Below are some records; quote exactly the lines from the one that contains "store in urban" through the one that contains "Nobel Prize winner", inclusive, and no others.

Saved entries:
○ ○ ○ ○

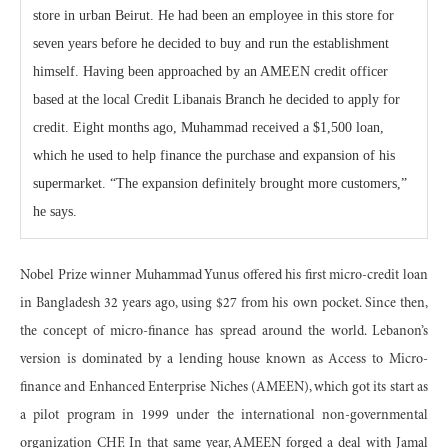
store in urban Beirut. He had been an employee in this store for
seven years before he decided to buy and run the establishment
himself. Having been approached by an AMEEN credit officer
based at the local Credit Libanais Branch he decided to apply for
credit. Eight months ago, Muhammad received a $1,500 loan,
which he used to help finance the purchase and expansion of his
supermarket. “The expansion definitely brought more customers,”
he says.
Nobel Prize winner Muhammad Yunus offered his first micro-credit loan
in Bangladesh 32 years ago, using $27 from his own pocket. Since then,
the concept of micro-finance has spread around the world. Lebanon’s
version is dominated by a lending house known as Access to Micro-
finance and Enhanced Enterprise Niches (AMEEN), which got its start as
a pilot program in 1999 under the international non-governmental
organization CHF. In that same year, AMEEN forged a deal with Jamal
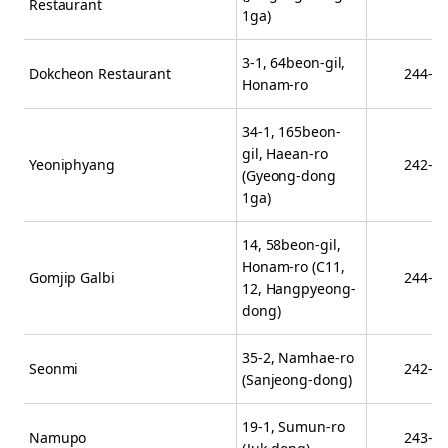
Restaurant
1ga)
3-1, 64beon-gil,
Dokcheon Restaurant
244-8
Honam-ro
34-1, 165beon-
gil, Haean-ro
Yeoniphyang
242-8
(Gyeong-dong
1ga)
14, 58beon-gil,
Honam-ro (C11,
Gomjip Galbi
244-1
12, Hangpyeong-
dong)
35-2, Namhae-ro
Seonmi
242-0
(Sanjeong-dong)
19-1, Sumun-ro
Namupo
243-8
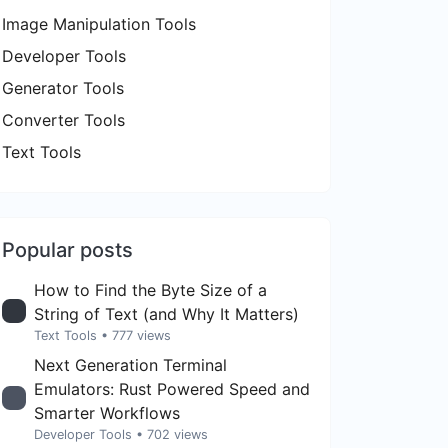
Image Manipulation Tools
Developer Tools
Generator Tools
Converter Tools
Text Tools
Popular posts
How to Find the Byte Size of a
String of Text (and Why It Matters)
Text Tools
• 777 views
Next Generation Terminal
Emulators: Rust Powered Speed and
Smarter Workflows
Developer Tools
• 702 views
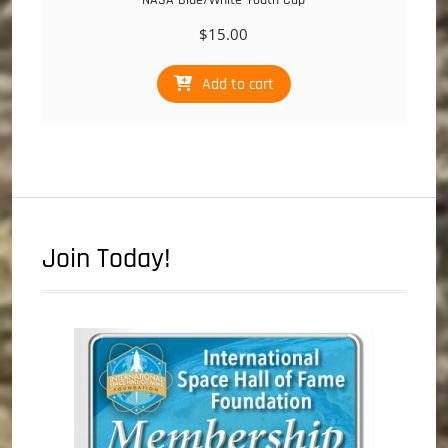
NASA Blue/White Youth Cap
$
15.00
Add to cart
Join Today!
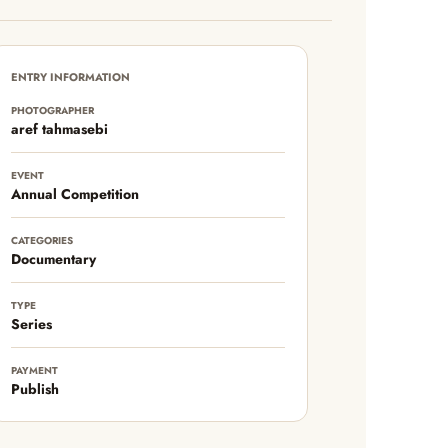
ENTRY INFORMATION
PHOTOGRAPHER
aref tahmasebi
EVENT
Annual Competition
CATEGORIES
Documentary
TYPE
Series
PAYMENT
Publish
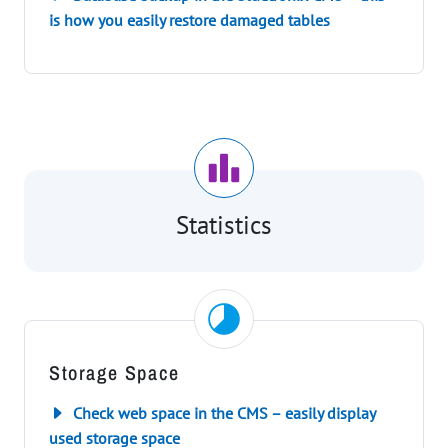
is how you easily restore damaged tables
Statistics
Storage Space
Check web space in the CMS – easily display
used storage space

○ ○ ○ ○

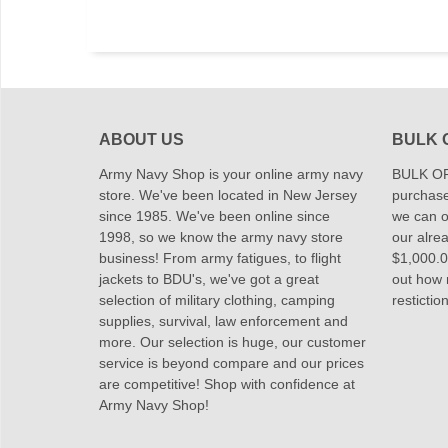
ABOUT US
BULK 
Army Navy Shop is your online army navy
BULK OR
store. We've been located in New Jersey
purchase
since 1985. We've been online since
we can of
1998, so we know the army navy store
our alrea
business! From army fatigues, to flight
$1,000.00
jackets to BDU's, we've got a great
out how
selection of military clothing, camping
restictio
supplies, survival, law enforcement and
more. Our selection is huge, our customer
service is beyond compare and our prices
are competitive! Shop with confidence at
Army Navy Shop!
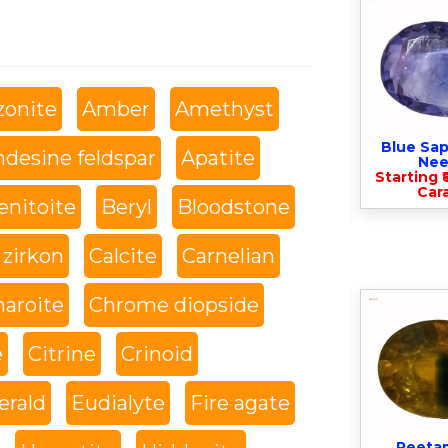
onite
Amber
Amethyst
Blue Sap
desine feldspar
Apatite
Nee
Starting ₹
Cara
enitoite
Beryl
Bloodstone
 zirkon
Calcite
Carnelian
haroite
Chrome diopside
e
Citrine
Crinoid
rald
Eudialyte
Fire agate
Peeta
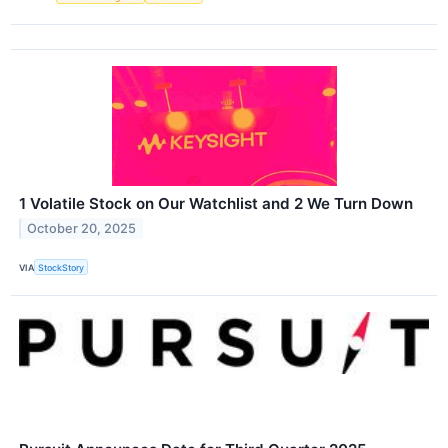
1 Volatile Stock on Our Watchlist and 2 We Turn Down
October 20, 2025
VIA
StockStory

○ ○ ○ ○

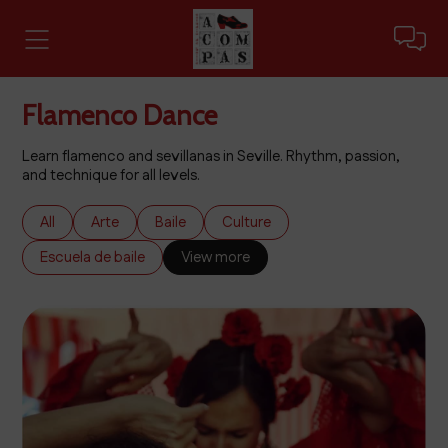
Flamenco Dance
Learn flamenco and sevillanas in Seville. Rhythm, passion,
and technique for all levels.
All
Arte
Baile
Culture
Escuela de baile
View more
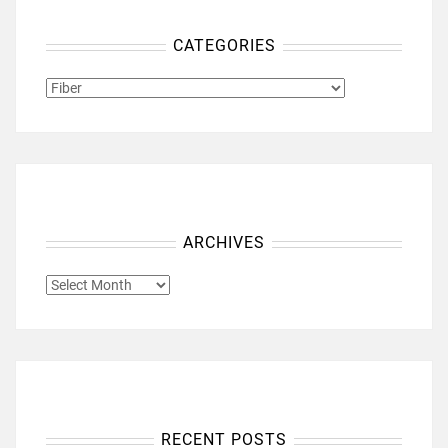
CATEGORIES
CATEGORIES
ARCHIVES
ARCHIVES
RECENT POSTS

○ ○ ○ ○

**Result for this exercise**
store in urban Beirut. He had been an employee in this store for
seven years before he decided to buy and run the establishment
himself. Having been approached by an AMEEN credit officer
based at the local Credit Libanais Branch he decided to apply for
credit. Eight months ago, Muhammad received a $1,500 loan,
which he used to help finance the purchase and expansion of his
supermarket. “The expansion definitely brought more customers,”
he says.
Nobel Prize winner Muhammad Yunus offered his first micro-credit loan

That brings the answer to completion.